2014-04-10 23:25:36

by Valdis Klētnieks

[permalink] [raw]
Subject: Possible issue with commit 6f008e72cd - locking/mutex: Fix debug checks.

So recent linux-next lock up on my laptop due to a third-party module.
Bisection finds this as the source of the issue:

6f008e72cd111a119b5d8de8c5438d892aae99eb is the first bad commit
commit 6f008e72cd111a119b5d8de8c5438d892aae99eb
Author: Peter Zijlstra <[email protected]>
Date: Wed Mar 12 13:24:42 2014 +0100

locking/mutex: Fix debug checks

OK, so commit:

1d8fe7dc8078 ("locking/mutexes: Unlock the mutex without the wait_lock")
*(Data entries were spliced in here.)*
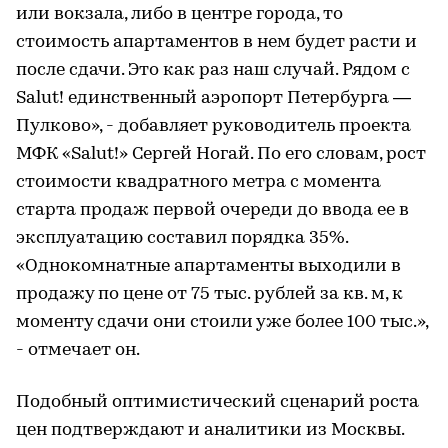
или вокзала, либо в центре города, то
стоимость апартаментов в нем будет расти и
после сдачи. Это как раз наш случай. Рядом с
Salut! единственный аэропорт Петербурга —
Пулково», - добавляет руководитель проекта
МФК «Salut!» Сергей Ногай. По его словам, рост
стоимости квадратного метра с момента
старта продаж первой очереди до ввода ее в
эксплуатацию составил порядка 35%.
«Однокомнатные апартаменты выходили в
продажу по цене от 75 тыс. рублей за кв. м, к
моменту сдачи они стоили уже более 100 тыс.»,
- отмечает он.
Подобный оптимистический сценарий роста
цен подтверждают и аналитики из Москвы.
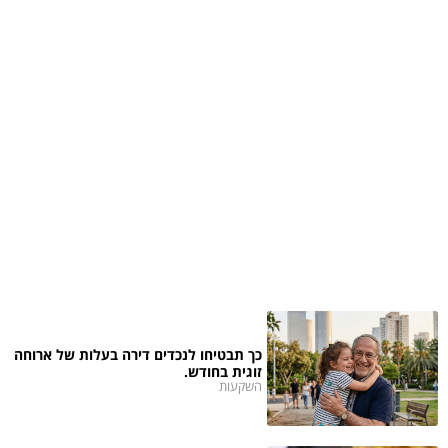
כך תבטיחו לנכדים דירה בעלות של ארוחה
זוגית בחודש.
השקעות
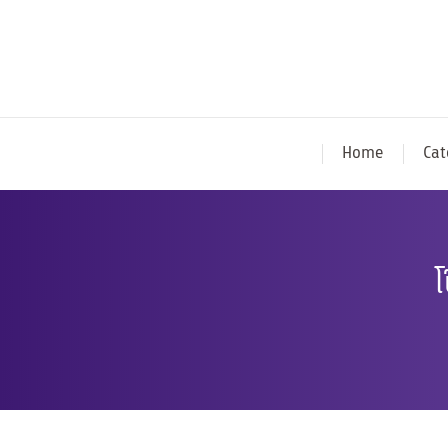
Home
Cat
โ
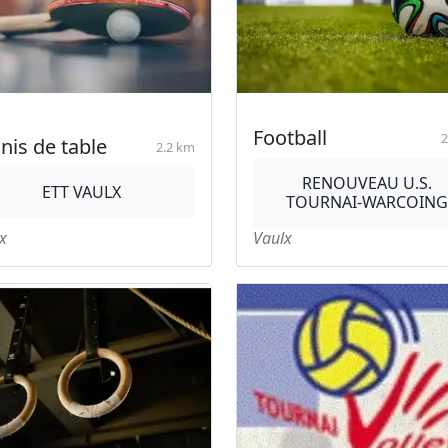
Football
2
nis de table
2.2 km
RENOUVEAU U.S.
ETT VAULX
TOURNAI-WARCOING
x
Vaulx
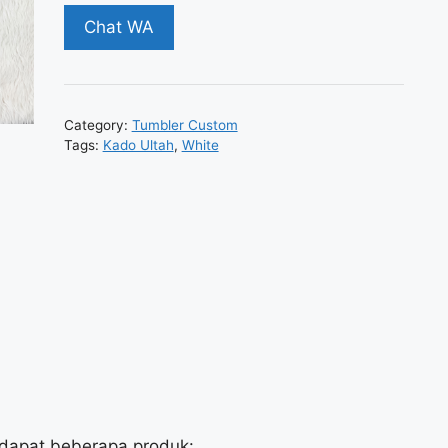
Chat WA
Category:
Tumbler Custom
Tags:
Kado Ultah
,
White
rdapat beberapa produk:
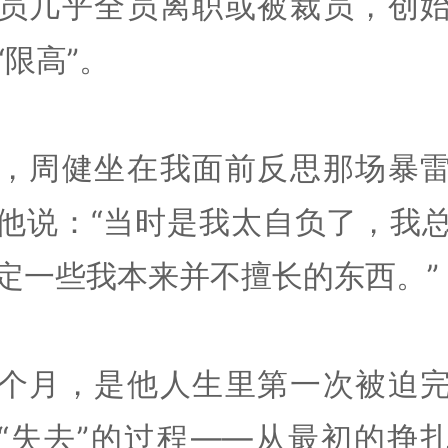
员几乎全员离职或被裁员，创
“限高”。
，周健坐在我面前反思那场暴
他说：“当时是我太自负了，我
定一些我本来并不擅长的东西。”
个月，是他人生里第一次被迫
“失去”的过程——从最初的挣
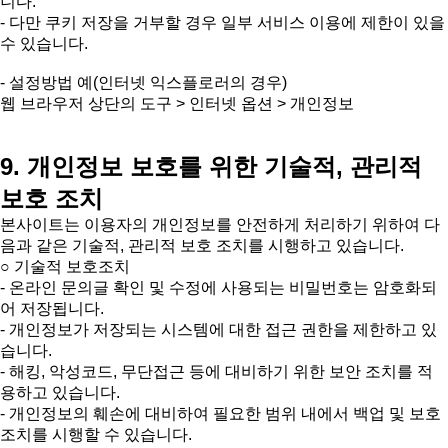
니다.
- 다만 쿠키 저장을 거부할 경우 일부 서비스 이용에 제한이 있을
수 있습니다.
- 설정방법 예(인터넷 익스플로러의 경우)
웹 브라우저 상단의 도구 > 인터넷 옵션 > 개인정보
9. 개인정보 보호를 위한 기술적, 관리적
보호 조치
본사이트는 이용자의 개인정보를 안전하게 처리하기 위하여 다
음과 같은 기술적, 관리적 보호 조치를 시행하고 있습니다.
○ 기술적 보호조치
- 온라인 문의글 확인 및 수정에 사용되는 비밀번호는 암호화되
어 저장됩니다.
- 개인정보가 저장되는 시스템에 대한 접근 권한을 제한하고 있
습니다.
- 해킹, 악성코드, 무단접근 등에 대비하기 위한 보안 조치를 적
용하고 있습니다.
- 개인정보의 훼손에 대비하여 필요한 범위 내에서 백업 및 보호
조치를 시행할 수 있습니다.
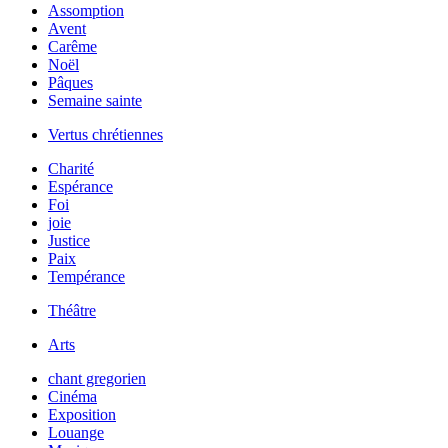
Assomption
Avent
Carême
Noël
Pâques
Semaine sainte
Vertus chrétiennes
Charité
Espérance
Foi
joie
Justice
Paix
Tempérance
Théâtre
Arts
chant gregorien
Cinéma
Exposition
Louange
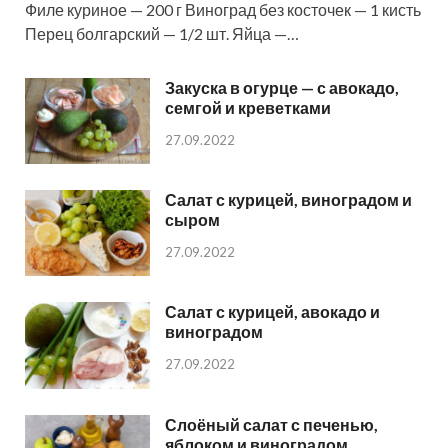
Филе куриное — 200 г Виноград без косточек — 1 кисть
Перец болгарский — 1/2 шт. Яйца —…
Закуска в огурце — с авокадо,
семгой и креветками
27.09.2022
Салат с курицей, виноградом и
сыром
27.09.2022
Салат с курицей, авокадо и
виноградом
27.09.2022
Слоёный салат с печенью,
яблоком и виноградом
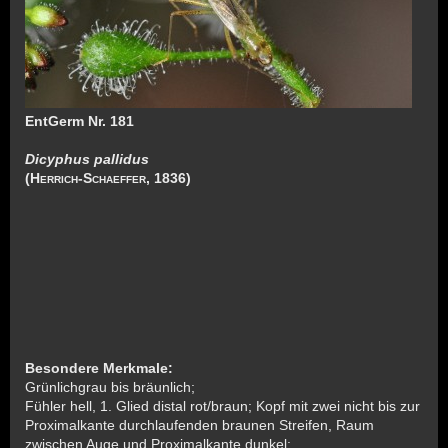
EntGerm Nr. 181
Dicyphus pallidus
(Herrich-Schaeffer, 1836)
Besondere Merkmale:
Grünlichgrau bis bräunlich;
Fühler hell, 1. Glied distal rot/braun; Kopf mit zwei nicht bis zur
Proximalkante durchlaufenden braunen Streifen, Raum
zwischen Auge und Proximalkante dunkel;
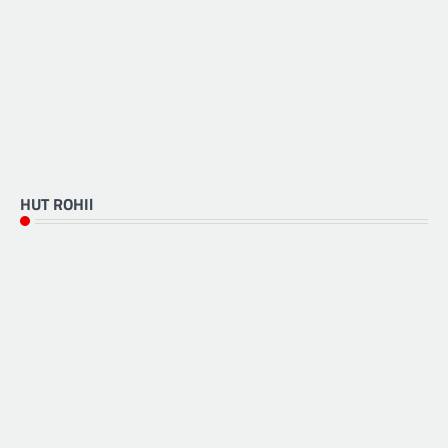
HUT ROHIl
generates this boot warning when CONFIG_DEBUG_MUTEXES=y:

WARNING: CPU: 0 PID: 139 at /usr/src/linux-2.6/kernel/locking/mutex-debug.

And that makes sense, because as soon as we release the lock a
new owner can come in...

One would think that !__mutex_slowpath_needs_to_unlock()
implementations suffer the same, but for DEBUG we fall back to
mutex-null.h which has an unconditional 1 for that.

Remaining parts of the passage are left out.